WINNER – Best Soundrack, Fiske Fulldome Film Festival (2015)

WINNER – Best Original Score, Qantas Film & Television Awards (2010)

New album A Quiet Divide out October 5. Pre-order the limited edition 2 LP 180 gram white vinyl now from LOOP.

Sat 20 & Sun 21 October 2018
FULL $49 | UNDER 19 $25
SENIOR $44 | GROUP OF 6+ $44pp
Plus TicketDirect Service Fee

Theatre , Spectacle , Music ,

1 hr 55 min

An ever-lasting gob-stopper

Review by Daniel Allan 21st Oct 2018

Kudos to the Nelson Arts Festival programmers for pinning down the enigmatic Rhian Sheehan for a rare and overdue homecoming as part of this year’s festival. The prodigious composer and multi-instrumentalist pulls out all the stops for this generous and mesmerising concert, which features thirteen musicians (at this reviewer’s count) on stage, as well as three technical operators and numerous other production helpers, including the might of Weta Digital. The enraptured crowd certainly gets value for money.

Three floor-to-ceiling gauzes provide the fore-drop for a continuous programme of projected visuals, tailored for each track. Behind them a group of locally sourced string players assemble and tune, and without fanfare – or even introduction – the unassuming Mr Sheehan takes his place, initially behind some heavily affected guitar, for the first track of the evening. Before our eyes, and quite arrestingly, the three gauzes become three Escher patterns of communism-red triangles, morphing and cascading to the stimulus of the highly engineered sounds.

On they creep, pianists, bassists, drummers, and synth-masters, until there are enough musos for a benefit concert beyond the proscenium’s laser-lit arch. Track two engulfes us with a Michael Nyman-esque piece, and pointillist abstractions on the screens evolve into human figures in movement. In the third, a pair of dancers appears in thrall to a beautifully lilting melody.

Then it kicks up a gear as the drum-kit gets involved for the trip-hoppy track Soma Dreams. A humpback whale crosses paths with a water nymph and her playful school of fish in some simply stunning animations. Other highlights include a Blade Runner-style techno track with throbbing oblongs of colour, and a rock-infused moonrise.

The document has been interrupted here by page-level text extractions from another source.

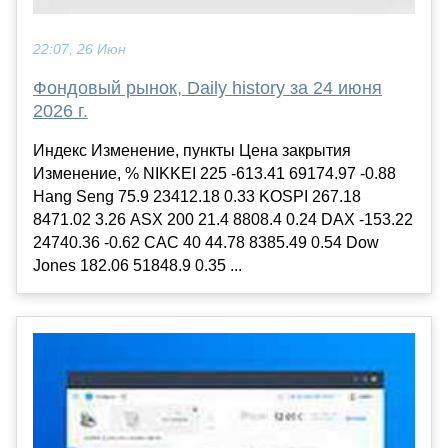
22:07, 26 Июн
Фондовый рынок, Daily history за 24 июня
2026 г.
Индекс Изменение, пункты Цена закрытия
Изменение, % NIKKEI 225 -613.41 69174.97 -0.88
Hang Seng 75.9 23412.18 0.33 KOSPI 267.18
8471.02 3.26 ASX 200 21.4 8808.4 0.24 DAX -153.22
24740.36 -0.62 CAC 40 44.78 8385.49 0.54 Dow
Jones 182.06 51848.9 0.35 ...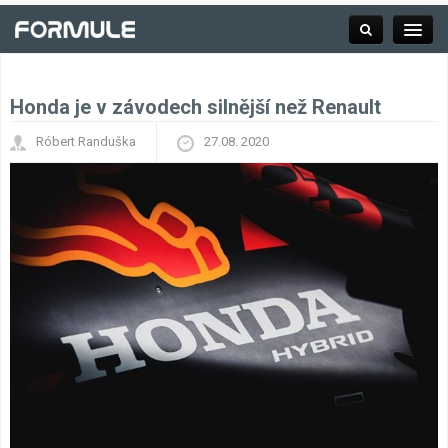
Honda je v závodech silnější než Renault
Rubrika
Róbert Randuška
27.08. 2020
Závodní série
Kalendář F1
Výsledky F1
Týmy a jezdci F1
Okruhy F1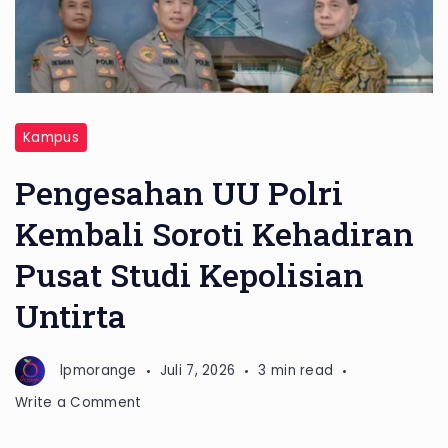
Kampus
Pengesahan UU Polri
Kembali Soroti Kehadiran
Pusat Studi Kepolisian
Untirta
lpmorange
Juli 7, 2026
3 min read
on
Write a Comment
Pengesahan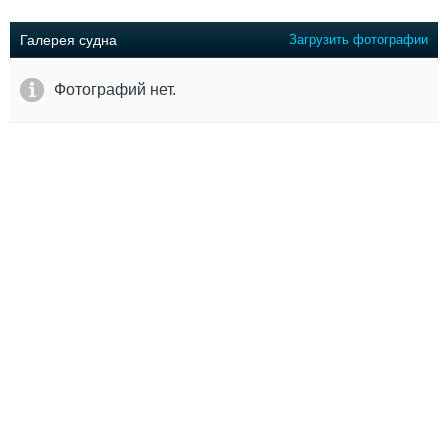
Выставки и семинары
Галерея флота
Личности
Форум
Галерея судна
Загрузить фотографии
Словарь
Отзывы
Все службы
Фотографий нет.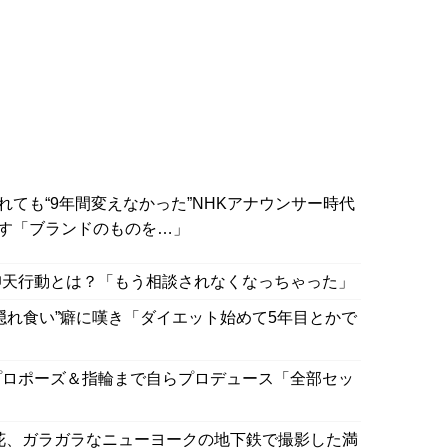
れても“9年間変えなかった”NHKアナウンサー時代
す「ブランドのものを…」
仰天行動とは？「もう相談されなくなっちゃった」
隠れ食い”癖に嘆き「ダイエット始めて5年目とかで
プロポーズ＆指輪まで自らプロデュース「全部セッ
花、ガラガラなニューヨークの地下鉄で撮影した満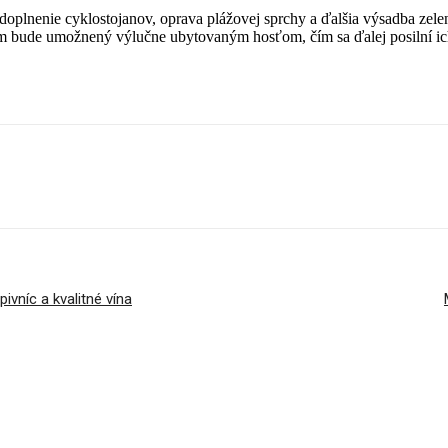
oplnenie cyklostojanov, oprava plážovej sprchy a ďalšia výsadba zelen
nim bude umožnený výlučne ubytovaným hosťom, čím sa ďalej posilní i
ivníc a kvalitné vína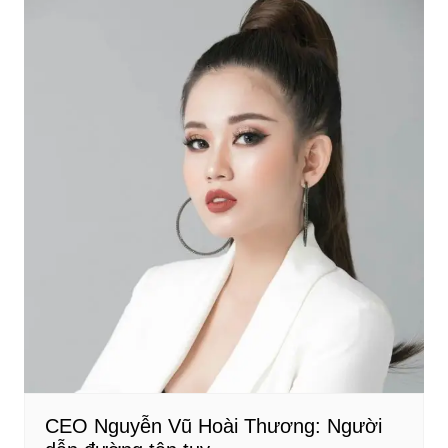
CEO Nguyễn Vũ Hoài Thương: Người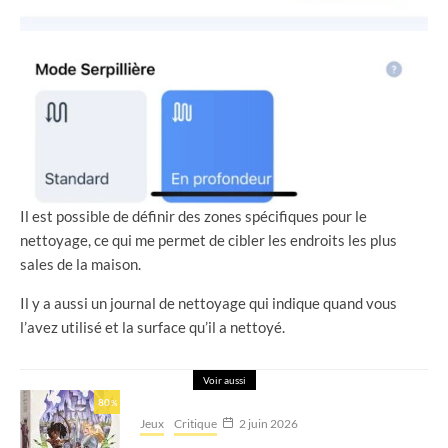
Il est possible de définir des zones spécifiques pour le
nettoyage, ce qui me permet de cibler les endroits les plus
sales de la maison.
Il y a aussi un journal de nettoyage qui indique quand vous
l’avez utilisé et la surface qu’il a nettoyé.
Voir aussi
80
%
Jeux
Critique
2 juin 2026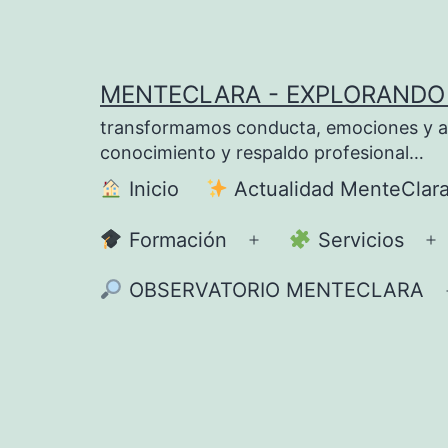
Saltar
al
contenido
MENTECLARA - EXPLORANDO 
transformamos conducta, emociones y apre
conocimiento y respaldo profesional…
Inicio
Actualidad MenteClar
Formación
Servicios
Abrir
A
el
el
OBSERVATORIO MENTECLARA
menú
m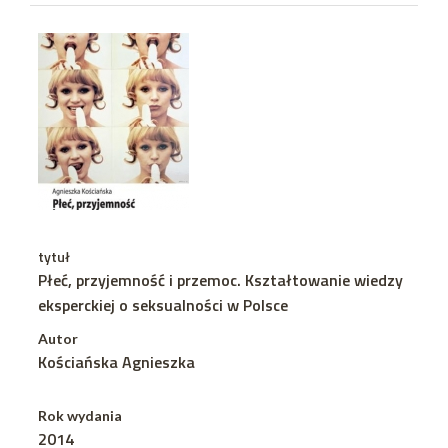
tytuł
Płeć, przyjemność i przemoc. Kształtowanie wiedzy
eksperckiej o seksualności w Polsce
Autor
Kościańska Agnieszka
Rok wydania
2014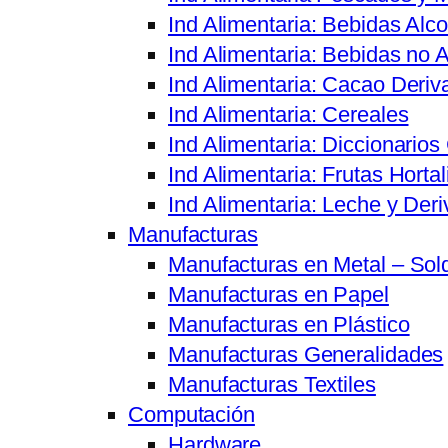
Ind Alimentaria: Bebidas Alco
Ind Alimentaria: Bebidas no A
Ind Alimentaria: Cacao Deriv
Ind Alimentaria: Cereales
Ind Alimentaria: Diccionario
Ind Alimentaria: Frutas Hortal
Ind Alimentaria: Leche y Der
Manufacturas
Manufacturas en Metal – Sol
Manufacturas en Papel
Manufacturas en Plástico
Manufacturas Generalidades
Manufacturas Textiles
Computación
Hardware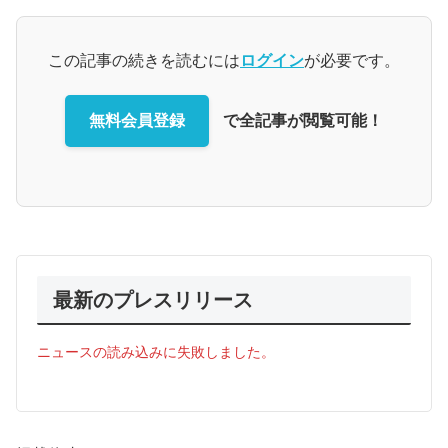
この記事の続きを読むには
ログイン
が必要です。
無料会員登録
で全記事が閲覧可能！
最新のプレスリリース
ニュースの読み込みに失敗しました。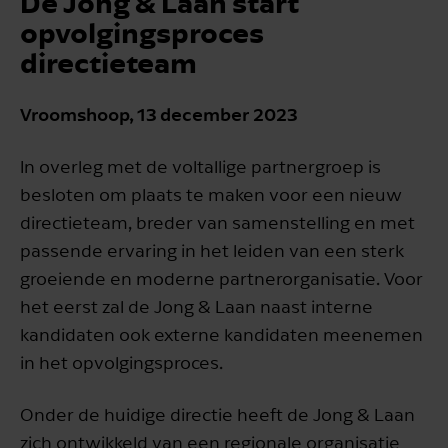
De Jong & Laan start
opvolgingsproces
directieteam
Vroomshoop, 13 december 2023
In overleg met de voltallige partnergroep is
besloten om plaats te maken voor een nieuw
directieteam, breder van samenstelling en met
passende ervaring in het leiden van een sterk
groeiende en moderne partnerorganisatie. Voor
het eerst zal de Jong & Laan naast interne
kandidaten ook externe kandidaten meenemen
in het opvolgingsproces.
Onder de huidige directie heeft de Jong & Laan
zich ontwikkeld van een regionale organisatie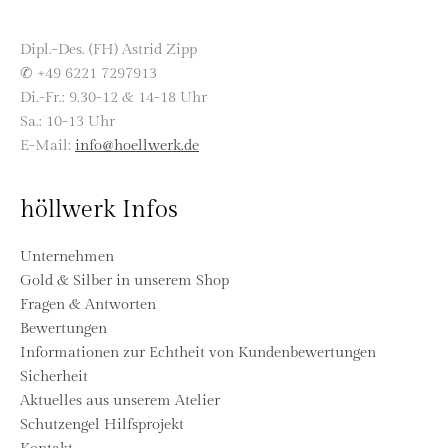
Dipl.-Des. (FH) Astrid Zipp
✆ +49 6221 7297913
Di.-Fr.: 9.30-12 & 14-18 Uhr
Sa.: 10-13 Uhr
E-Mail:
info@hoellwerk.de
höllwerk Infos
Unternehmen
Gold & Silber in unserem Shop
Fragen & Antworten
Bewertungen
Informationen zur Echtheit von Kundenbewertungen
Sicherheit
Aktuelles aus unserem Atelier
Schutzengel Hilfsprojekt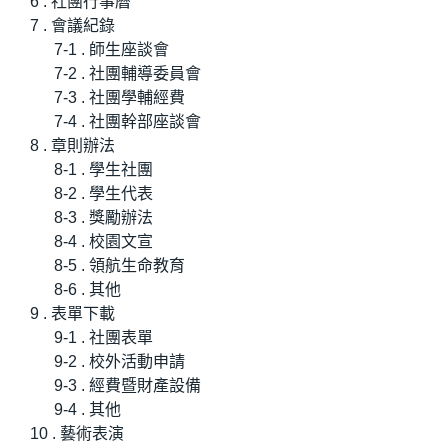
6 . 社團行事曆
7 . 會議紀錄
7-1 . 師生座談會
7-2 . 社團輔導委員會
7-3 . 社團學輔經費
7-4 . 社團幹部座談會
8 . 章則辦法
8-1 . 學生社團
8-2 . 學生代表
8-3 . 獎勵辦法
8-4 . 校園文宣
8-5 . 領航生命教育
8-6 . 其他
9 . 表單下載
9-1 . 社團表單
9-2 . 校外活動申請
9-3 . 經費暨財產設備
9-4 . 其他
10 . 藝術表演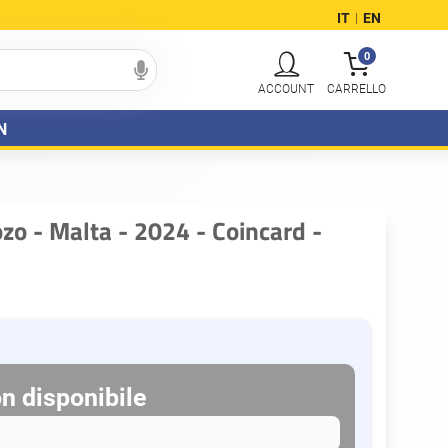
IT
EN
|
0
N
ozo - Malta - 2024 - Coincard -
n disponibile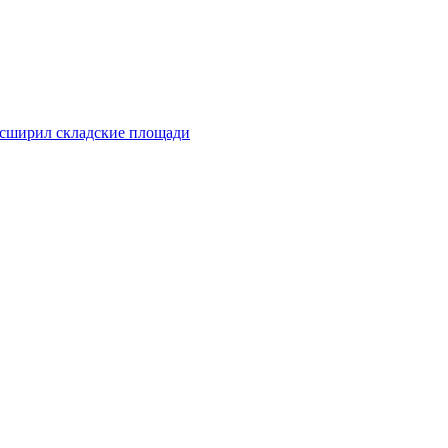
сширил складские площади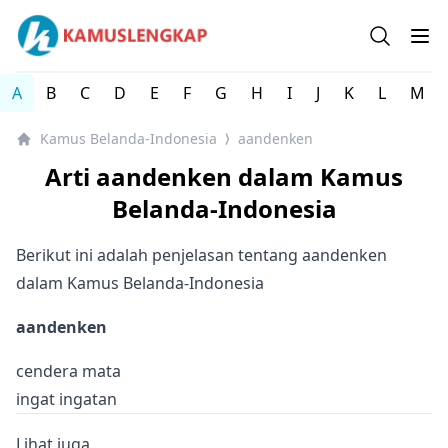
Kamus Lengkap Belanda-Indonesia - Kamus Lengkap Onl
Open se
Op
A
B
C
D
E
F
G
H
I
J
K
L
M
Kamus Belanda-Indonesia
aandenken
⟩
Arti aandenken dalam Kamus
Belanda-Indonesia
Berikut ini adalah penjelasan tentang aandenken
dalam Kamus Belanda-Indonesia
aandenken
cendera mata
ingat ingatan
Lihat juga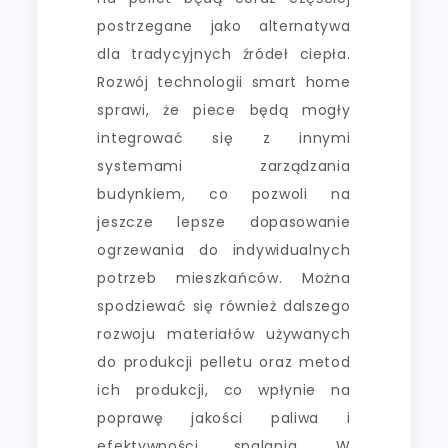
postrzegane jako alternatywa
dla tradycyjnych źródeł ciepła.
Rozwój technologii smart home
sprawi, że piece będą mogły
integrować się z innymi
systemami zarządzania
budynkiem, co pozwoli na
jeszcze lepsze dopasowanie
ogrzewania do indywidualnych
potrzeb mieszkańców. Można
spodziewać się również dalszego
rozwoju materiałów używanych
do produkcji pelletu oraz metod
ich produkcji, co wpłynie na
poprawę jakości paliwa i
efektywności spalania. W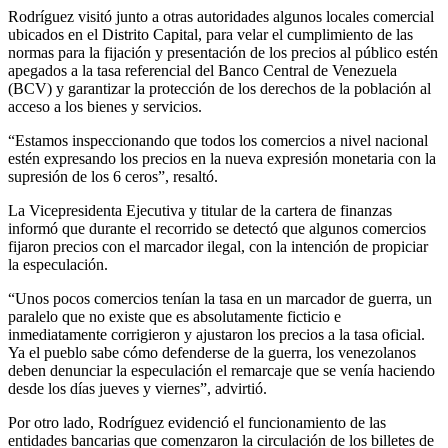
Rodríguez visitó junto a otras autoridades algunos locales comercial
ubicados en el Distrito Capital, para velar el cumplimiento de las
normas para la fijación y presentación de los precios al público estén
apegados a la tasa referencial del Banco Central de Venezuela
(BCV) y garantizar la protección de los derechos de la población al
acceso a los bienes y servicios.
“Estamos inspeccionando que todos los comercios a nivel nacional
estén expresando los precios en la nueva expresión monetaria con la
supresión de los 6 ceros”, resaltó.
La Vicepresidenta Ejecutiva y titular de la cartera de finanzas
informó que durante el recorrido se detectó que algunos comercios
fijaron precios con el marcador ilegal, con la intención de propiciar
la especulación.
“Unos pocos comercios tenían la tasa en un marcador de guerra, un
paralelo que no existe que es absolutamente ficticio e
inmediatamente corrigieron y ajustaron los precios a la tasa oficial.
Ya el pueblo sabe cómo defenderse de la guerra, los venezolanos
deben denunciar la especulación el remarcaje que se venía haciendo
desde los días jueves y viernes”, advirtió.
Por otro lado, Rodríguez evidenció el funcionamiento de las
entidades bancarias que comenzaron la circulación de los billetes de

Sheehan references many influences and styles within his music but it is all of a certain mode: non-lyrical, soaring, swelling and graceful. At its best it could be a soundtrack that transforms the emotional climax of a film into an ugly-cry on the couch. Too many middling moments and it starts to sound like the stuff you’re half aware of as your international flight lands.

They start and finish but many tracks feel like only half a song, and lack shape. Without sign-posting in the way of a programme, titles or patter, the audience are often unsure when to clap. On it goes, perhaps a bit too long.

When the second half commences with the anguish of oil fires it feels like we might soon have to fetch our overhead luggage but it finds its groove again. As the beats get more dancey, a lone raver in Row E starts to cut some shapes with her arms, creating some extra spectacle for those behind her.

Musically, the concert ends both halves with highlights in the form of soaring, percussion heavy all-ins. At the conclusion, Sheehan finally strings a sentence or two together to thank his amazing team and there is a robust – if not quite uniformly standing – ovation.

The uncharitable might describe it as ‘elevator music’ but if so then this concert is Willy Wonka’s great glass elevator, smashing through the ceiling. It is slick and skilful sonic engineering. Mr Sheehan has bought Nelson back an ever-lasting gob-stopper tonight, and for that he deserves our utmost respect.